Panel Type What it shows
Total Runs stat Total workflow executions across all workflows
Success Rate gauge Percentage of successful runs (green >= 95%, orange >= 80%, red < 80%)
Failed stat Count of failed workflow runs
Total Tokens stat Sum of all tokens consumed (input + output)
Est. Cost stat Estimated total cost in USD
Providers stat Number of distinct providers that have handled requests
Step Types stat Number of distinct step types executed

Row 2 — Workflow Performance

Panel Type What it shows
Workflow Runs timeseries Cumulative success vs failed runs over time
Workflow Duration (p50/p95/p99) timeseries Latency percentiles per workflow

Row 3 — Step Analysis

Panel Type What it shows
Step Executions timeseries Cumulative step success vs failure count over time
Step Duration (p50/p95/p99) timeseries Per-step-type latency percentiles

Row 4 — Token Economics

Panel Type What it shows
Tokens timeseries Cumulative input vs output token count per provider/model
Tokens by Provider bar gauge Horizontal bars showing total tokens per provider/model
Token Split pie chart Ratio of prompt tokens to completion tokens

Row 5 — Provider Performance

Panel Type What it shows
Provider Latency (p50/p95/p99) timeseries Per-provider response time percentiles
Provider Calls timeseries Cumulative call count per provider

Row 6 — Provider Reliability

Panel Type What it shows
Provider Errors timeseries Cumulative error count per provider
Provider Availability gauge Uptime percentage over last hour (green >= 99%, orange >= 95%, red < 95%)
Circuit Breaker stat Current circuit breaker state per provider
Circuit breaker state values
Value Label Color Meaning
0 CLOSED Green Normal — requests pass through
1 OPEN Red Tripped — requests rejected immediately
2 HALF-OPEN Yellow Recovery probe — one test request allowed

State transitions: CLOSED -> OPEN after 5 consecutive failures.
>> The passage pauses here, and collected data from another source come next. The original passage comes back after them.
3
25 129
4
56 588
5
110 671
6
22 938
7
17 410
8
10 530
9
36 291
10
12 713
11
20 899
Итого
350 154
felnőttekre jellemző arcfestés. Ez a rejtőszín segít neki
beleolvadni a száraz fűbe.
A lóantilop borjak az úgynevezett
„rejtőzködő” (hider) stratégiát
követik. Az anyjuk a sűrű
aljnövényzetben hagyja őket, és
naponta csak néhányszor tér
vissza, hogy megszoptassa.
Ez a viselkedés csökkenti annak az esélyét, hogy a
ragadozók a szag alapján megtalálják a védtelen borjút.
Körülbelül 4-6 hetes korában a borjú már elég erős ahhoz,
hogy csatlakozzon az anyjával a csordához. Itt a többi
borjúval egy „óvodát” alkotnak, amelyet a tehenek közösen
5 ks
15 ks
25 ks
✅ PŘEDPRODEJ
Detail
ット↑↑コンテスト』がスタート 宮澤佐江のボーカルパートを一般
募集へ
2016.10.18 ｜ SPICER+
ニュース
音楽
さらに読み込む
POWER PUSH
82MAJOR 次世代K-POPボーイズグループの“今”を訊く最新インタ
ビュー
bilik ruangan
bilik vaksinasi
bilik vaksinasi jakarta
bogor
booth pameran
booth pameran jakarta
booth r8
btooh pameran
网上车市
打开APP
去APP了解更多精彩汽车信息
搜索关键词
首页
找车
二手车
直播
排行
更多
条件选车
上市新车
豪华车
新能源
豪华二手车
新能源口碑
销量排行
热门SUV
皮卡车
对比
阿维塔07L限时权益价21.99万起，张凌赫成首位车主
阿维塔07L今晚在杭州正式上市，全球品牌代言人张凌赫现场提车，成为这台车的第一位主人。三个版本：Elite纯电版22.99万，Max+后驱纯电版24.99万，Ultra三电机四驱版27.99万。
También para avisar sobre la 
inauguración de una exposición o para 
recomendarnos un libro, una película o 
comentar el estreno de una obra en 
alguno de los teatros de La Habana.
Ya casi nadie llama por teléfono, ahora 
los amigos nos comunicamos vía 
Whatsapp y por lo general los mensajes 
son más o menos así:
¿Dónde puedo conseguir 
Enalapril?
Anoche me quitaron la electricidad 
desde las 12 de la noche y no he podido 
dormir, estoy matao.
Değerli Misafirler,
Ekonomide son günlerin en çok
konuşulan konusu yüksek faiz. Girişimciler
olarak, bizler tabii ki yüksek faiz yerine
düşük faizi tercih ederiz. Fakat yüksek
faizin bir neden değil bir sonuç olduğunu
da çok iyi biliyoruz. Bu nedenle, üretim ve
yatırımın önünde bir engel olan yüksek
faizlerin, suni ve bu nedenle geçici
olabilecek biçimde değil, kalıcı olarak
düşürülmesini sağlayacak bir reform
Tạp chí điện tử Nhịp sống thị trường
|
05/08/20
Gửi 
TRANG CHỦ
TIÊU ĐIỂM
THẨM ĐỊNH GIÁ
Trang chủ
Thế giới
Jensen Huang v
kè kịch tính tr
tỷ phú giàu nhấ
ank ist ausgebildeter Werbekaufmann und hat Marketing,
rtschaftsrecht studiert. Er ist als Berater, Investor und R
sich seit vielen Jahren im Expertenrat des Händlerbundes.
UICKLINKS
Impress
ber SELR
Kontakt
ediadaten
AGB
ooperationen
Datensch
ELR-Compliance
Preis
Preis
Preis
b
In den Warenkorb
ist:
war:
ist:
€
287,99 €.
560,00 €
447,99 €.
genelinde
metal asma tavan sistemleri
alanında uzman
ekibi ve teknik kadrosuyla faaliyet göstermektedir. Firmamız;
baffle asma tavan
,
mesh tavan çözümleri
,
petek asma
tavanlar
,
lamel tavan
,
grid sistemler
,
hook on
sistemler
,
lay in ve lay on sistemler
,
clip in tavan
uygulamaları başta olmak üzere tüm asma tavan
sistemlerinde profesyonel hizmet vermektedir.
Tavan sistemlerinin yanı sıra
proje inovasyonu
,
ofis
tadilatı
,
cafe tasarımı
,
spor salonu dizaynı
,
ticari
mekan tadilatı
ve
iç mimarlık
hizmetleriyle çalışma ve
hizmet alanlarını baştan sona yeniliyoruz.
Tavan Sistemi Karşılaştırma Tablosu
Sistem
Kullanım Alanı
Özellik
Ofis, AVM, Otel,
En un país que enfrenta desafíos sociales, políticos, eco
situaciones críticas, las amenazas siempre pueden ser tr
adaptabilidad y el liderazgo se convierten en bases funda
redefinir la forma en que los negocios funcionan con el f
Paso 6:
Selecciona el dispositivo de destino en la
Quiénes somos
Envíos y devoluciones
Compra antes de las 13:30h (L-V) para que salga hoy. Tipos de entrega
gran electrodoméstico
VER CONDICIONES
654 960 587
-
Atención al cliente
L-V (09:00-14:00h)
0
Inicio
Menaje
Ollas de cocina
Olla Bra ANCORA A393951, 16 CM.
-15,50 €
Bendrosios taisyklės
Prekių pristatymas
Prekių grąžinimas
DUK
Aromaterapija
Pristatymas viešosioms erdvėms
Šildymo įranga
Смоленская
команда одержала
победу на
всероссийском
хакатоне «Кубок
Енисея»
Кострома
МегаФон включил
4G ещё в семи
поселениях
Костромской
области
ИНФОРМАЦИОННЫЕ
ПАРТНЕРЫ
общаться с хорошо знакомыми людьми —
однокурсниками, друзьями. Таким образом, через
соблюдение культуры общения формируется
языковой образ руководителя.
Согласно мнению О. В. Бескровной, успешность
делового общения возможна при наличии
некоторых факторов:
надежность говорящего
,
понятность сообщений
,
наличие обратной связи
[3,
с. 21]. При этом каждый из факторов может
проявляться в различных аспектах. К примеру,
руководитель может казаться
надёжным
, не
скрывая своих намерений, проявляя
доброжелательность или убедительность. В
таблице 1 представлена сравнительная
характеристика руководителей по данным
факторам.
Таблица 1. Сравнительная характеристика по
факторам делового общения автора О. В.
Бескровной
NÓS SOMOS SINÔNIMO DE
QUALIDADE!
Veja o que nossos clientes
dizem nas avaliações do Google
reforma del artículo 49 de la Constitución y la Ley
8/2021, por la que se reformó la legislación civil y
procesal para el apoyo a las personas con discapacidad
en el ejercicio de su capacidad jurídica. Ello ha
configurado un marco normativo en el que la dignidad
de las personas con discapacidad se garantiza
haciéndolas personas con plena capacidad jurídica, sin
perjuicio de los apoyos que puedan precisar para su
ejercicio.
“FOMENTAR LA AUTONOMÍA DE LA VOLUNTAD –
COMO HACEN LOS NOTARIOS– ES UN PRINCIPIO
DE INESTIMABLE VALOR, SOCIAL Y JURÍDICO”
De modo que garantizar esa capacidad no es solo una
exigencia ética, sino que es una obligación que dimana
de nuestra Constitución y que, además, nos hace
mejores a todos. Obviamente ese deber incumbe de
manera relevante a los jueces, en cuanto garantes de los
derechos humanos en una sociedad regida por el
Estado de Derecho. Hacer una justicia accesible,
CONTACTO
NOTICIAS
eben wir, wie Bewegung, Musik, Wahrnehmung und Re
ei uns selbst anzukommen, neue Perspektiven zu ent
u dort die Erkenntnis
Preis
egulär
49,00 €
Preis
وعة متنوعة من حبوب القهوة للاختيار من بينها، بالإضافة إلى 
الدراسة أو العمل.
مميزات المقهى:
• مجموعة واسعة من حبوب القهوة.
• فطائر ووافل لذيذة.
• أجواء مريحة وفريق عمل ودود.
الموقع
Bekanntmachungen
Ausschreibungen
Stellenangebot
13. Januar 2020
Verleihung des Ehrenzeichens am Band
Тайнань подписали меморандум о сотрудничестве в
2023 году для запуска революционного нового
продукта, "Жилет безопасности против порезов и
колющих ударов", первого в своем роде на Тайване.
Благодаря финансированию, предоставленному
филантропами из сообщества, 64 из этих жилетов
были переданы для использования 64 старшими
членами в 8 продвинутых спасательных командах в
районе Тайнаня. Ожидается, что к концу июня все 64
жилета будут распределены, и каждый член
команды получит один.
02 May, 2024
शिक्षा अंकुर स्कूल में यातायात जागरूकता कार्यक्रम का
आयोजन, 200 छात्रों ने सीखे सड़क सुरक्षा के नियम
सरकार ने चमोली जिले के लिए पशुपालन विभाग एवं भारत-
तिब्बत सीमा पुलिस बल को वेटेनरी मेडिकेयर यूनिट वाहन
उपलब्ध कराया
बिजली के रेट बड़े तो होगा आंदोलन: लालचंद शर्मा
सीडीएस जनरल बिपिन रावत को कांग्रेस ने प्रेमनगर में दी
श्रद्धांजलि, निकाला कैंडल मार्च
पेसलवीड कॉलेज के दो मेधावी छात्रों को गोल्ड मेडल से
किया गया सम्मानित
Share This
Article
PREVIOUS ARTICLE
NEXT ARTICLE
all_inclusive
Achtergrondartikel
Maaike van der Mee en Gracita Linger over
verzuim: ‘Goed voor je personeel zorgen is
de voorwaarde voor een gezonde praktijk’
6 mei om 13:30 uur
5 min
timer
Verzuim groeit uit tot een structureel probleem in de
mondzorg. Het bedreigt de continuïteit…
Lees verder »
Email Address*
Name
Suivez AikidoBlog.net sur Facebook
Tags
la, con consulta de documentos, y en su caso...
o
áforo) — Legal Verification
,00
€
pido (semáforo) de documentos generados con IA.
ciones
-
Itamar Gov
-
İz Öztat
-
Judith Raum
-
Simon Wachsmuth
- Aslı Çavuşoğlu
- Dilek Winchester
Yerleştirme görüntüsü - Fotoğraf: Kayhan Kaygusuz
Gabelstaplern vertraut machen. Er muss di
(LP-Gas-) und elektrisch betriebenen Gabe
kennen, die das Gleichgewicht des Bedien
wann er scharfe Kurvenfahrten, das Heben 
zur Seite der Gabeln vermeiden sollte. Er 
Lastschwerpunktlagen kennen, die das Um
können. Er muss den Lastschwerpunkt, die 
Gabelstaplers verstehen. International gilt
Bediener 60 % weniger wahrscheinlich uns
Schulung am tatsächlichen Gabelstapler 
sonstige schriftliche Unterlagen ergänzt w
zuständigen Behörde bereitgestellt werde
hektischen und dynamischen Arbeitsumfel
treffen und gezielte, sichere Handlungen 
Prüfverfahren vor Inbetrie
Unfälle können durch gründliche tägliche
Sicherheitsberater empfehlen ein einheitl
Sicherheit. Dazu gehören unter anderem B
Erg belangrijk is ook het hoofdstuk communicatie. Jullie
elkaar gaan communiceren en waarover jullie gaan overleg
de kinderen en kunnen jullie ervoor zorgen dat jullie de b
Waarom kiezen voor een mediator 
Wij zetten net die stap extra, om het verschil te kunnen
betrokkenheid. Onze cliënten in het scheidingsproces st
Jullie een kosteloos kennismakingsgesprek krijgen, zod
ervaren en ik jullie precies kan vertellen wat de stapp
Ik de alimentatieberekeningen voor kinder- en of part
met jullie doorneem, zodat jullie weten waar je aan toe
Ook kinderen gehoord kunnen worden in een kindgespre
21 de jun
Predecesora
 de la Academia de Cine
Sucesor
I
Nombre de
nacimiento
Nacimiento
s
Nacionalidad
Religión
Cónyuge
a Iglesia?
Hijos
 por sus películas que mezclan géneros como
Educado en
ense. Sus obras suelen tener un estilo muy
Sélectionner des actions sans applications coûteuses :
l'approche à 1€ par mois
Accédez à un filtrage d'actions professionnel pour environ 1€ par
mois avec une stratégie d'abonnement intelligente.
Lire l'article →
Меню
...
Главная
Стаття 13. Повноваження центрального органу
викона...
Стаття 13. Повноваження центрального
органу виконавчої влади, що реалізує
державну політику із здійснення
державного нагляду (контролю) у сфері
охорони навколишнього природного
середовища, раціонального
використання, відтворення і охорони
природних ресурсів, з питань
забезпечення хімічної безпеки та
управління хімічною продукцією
OPEN -> HALF-OPEN after 60s timeout. HALF-OPEN -> CLOSED on success, back to OPEN on failure.

Row 7 — Detailed Breakdown

Panel Type What it shows
Workflow Runs Summary table Per-workflow, per-status run counts
Provider Call Details table Per-provider, per-model call counts

Row 8 — Cost Analysis

Panel Type What it shows
Cumulative Cost timeseries Running total cost in USD
Token Cost timeseries Estimated cost based on cumulative token volume per provider/model
Budget Remaining timeseries Remaining budget per workflow (green line)
Avg Cost/Run stat Mean cost per workflow execution
Avg Tokens/Run stat Mean token consumption per workflow execution
Avg Duration/Run stat Mean wall-clock time per workflow execution
Token Input/Output Ratio stat Ratio of output tokens to input tokens

Row 9 — Multi-modal

Panel Type What it shows
Attachments timeseries Attachment count by type (image, pdf, audio)

Row 10 — Streaming

Panel Type What it shows
Stream Responses timeseries Cumulative streaming response count
Time to First Token (p50/p95/p99) timeseries TTFT latency percentiles

Metrics reference

All metrics are prefixed with agentloom_.

Workflow metrics

Metric Type Labels Description
workflow_runs_total counter workflow, status Workflow execution count
workflow_duration_seconds histogram workflow End-to-end workflow latency
cost_usd_total counter Estimated USD cost
budget_remaining_usd gauge workflow Remaining budget per workflow

Step metrics

Metric Type Labels Description
step_executions_total counter step_type, status, stream Step execution count
step_duration_seconds histogram step_type, stream Per-step latency

Provider metrics

Metric Type Labels Description
provider_calls_total counter provider, model, stream Provider API call count
provider_latency_seconds histogram provider, model, stream Provider response latency
provider_errors_total counter provider, error_type Provider error count
circuit_breaker_state gauge provider Circuit breaker state (0/1/2)

Token metrics

Metric Type Labels Description
tokens_total counter provider, model, direction Token usage (input/output)
attachments_total counter step_type Attachment count by step type

Streaming metrics

Metric Type Labels Description
stream_responses_total counter provider, model Streaming response count
time_to_first_token_seconds histogram provider, model Time to first token latency

Troubleshooting

Panels show 'No data'

Metrics are ephemeral — each CLI run exports data, then the process exits. The OTel Collector retains metrics for 30 minutes (metric_expiration).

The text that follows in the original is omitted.